Rating: R (strong horror violence and language)
Length: 113 minutes
Release Date: October 19, 2007
Directed by: David Slade
Genre: Horror / Thriller
Stars: 3 out of 5
Time is an important theme in any vampire movie. Even if you can’t destroy the monster with holy water or a stake through the heart, you’re never more than twelve hours away from the sunrise, the ultimate weapon and defense against these creatures of the night. But what if the sun won’t rise for weeks? That’s the central theme of “30 Days of Night,” a horror film by director David Slade.

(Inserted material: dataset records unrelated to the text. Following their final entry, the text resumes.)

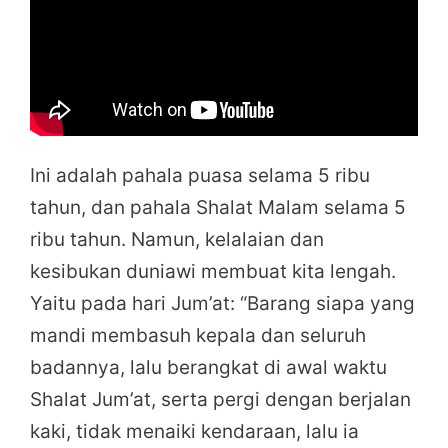
Ini adalah pahala puasa selama 5 ribu
tahun, dan pahala Shalat Malam selama 5
ribu tahun. Namun, kelalaian dan
kesibukan duniawi membuat kita lengah.
Yaitu pada hari Jum’at: “Barang siapa yang
mandi membasuh kepala dan seluruh
badannya, lalu berangkat di awal waktu
Shalat Jum’at, serta pergi dengan berjalan
kaki, tidak menaiki kendaraan, lalu ia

“30 Days of Night” is based on the comic miniseries of the same name, written by Steve Niles. The story takes place in the town of Barrow, Alaska, which is a town so far north that the seasonal wobble of the Earth produces one month every year without a sunrise. As if a month of darkness wasn’t depressing enough, a pack of vampires has decided to take advantage of the extended night to turn the town into their own personal hunting preserve. After a brutal initial attack that takes out most of the town’s residents, the survivors must find a place to hide from their supernatural predators until salvation arrives.
Josh Hartnett plays Sheriff Eben Oleson, the leader of the human survivors and a fearless warrior against the undead. Faced with a problem far beyond his training and experience, Eben must learn the weaknesses of his supernatural opponents and teach the remaining townspeople how to protect themselves against the vampires. Melissa George is his ex-wife Stella, who was on her way out of the tiny town for good until the vampires’ initial assault trapped her with the rest of the survivors. Ben Foster plays the vampires’ nameless human agent, sent into town to prepare the settlement for the attack. Danny Huston is Marlow, the leader of the vampire pack and a ruthless warlord capable of exploiting every weakness he finds among his prey.

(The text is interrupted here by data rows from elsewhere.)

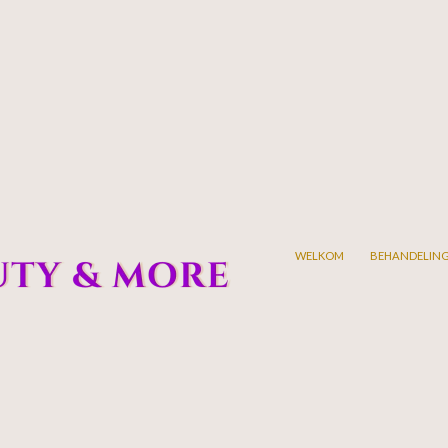
WELKOM
BEHANDELIN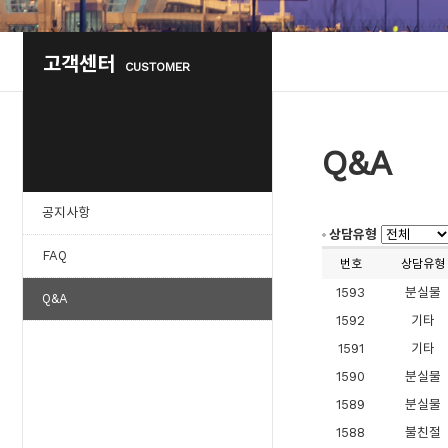
고객센터
CUSTOMER
Q&A
공지사항
상담유형
FAQ
번호
상담유형
1593
분실물
Q&A
1592
기타
1591
기타
1590
분실물
1589
분실물
1588
불친절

Normally, vampire stores are cat-and-mouse games with a single powerful adversary, with the humans and undead making moves against each other alternately during day and night. The setting of “30 Days of Night” changes this dynamic significantly, making this more of a zombie movie. Here, the humans must hide and fortify their defenses against a relentless, ever-present enemy that outclasses them in almost every way. One of the opening shots of the assault helps establish this theme, showing the vampire horde engaged in a murderous sweep through the town, cutting down the unprotected and unaware humans in a sustained, brutal assault and driving the few survivors into hiding.
The vampires in “30 Days of Night” are not elegant, romantic creatures. They are deformed Nosferatu monsters that feed without care and rely on speed and strength rather than guile. The vampires have no hint of sexual undertone, just ferocity and brutality. They also can’t be warded off with icons of the church, forcing the humans to rely on axes, fire, and the occasional improvised deathtrap to fend off their undead hunters.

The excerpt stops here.